* ABOUT THIS TASK:
Your job is to report every line of the entries that has "Newsletter".

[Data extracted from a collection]

▼

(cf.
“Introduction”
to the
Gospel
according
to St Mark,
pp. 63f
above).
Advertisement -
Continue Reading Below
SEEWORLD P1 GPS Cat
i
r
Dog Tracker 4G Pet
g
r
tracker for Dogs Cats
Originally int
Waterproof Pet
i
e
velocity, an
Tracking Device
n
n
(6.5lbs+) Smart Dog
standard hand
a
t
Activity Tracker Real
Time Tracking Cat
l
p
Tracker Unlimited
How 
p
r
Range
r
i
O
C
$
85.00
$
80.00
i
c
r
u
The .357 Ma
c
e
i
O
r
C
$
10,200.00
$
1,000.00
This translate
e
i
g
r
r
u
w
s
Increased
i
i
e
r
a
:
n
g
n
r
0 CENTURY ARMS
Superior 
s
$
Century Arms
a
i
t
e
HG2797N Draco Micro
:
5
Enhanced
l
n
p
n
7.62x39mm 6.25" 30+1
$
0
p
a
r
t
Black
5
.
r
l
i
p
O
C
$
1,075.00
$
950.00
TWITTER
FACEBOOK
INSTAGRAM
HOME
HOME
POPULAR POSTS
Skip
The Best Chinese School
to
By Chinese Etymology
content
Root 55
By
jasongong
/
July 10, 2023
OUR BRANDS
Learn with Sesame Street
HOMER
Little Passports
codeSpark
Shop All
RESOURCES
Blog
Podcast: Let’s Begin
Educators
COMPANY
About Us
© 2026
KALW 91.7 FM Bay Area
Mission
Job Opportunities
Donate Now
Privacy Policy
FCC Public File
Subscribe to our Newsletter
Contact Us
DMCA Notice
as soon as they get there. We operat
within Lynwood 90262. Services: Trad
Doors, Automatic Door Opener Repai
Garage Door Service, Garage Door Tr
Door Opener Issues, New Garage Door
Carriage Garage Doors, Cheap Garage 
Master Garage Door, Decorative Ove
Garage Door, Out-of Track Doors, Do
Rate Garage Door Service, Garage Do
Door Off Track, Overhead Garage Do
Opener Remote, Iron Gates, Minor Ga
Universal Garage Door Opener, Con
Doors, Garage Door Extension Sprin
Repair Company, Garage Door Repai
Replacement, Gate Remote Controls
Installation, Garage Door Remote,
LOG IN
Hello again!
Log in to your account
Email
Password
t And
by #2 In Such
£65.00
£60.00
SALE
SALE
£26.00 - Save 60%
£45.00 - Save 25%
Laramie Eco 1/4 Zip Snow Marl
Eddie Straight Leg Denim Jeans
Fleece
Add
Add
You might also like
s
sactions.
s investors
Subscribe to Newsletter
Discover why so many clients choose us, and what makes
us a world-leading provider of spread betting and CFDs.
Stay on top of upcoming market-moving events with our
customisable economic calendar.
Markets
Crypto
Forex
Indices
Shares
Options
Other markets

▲

* EXERCISE SOLUTION:
Subscribe to our Newsletter
Subscribe to Newsletter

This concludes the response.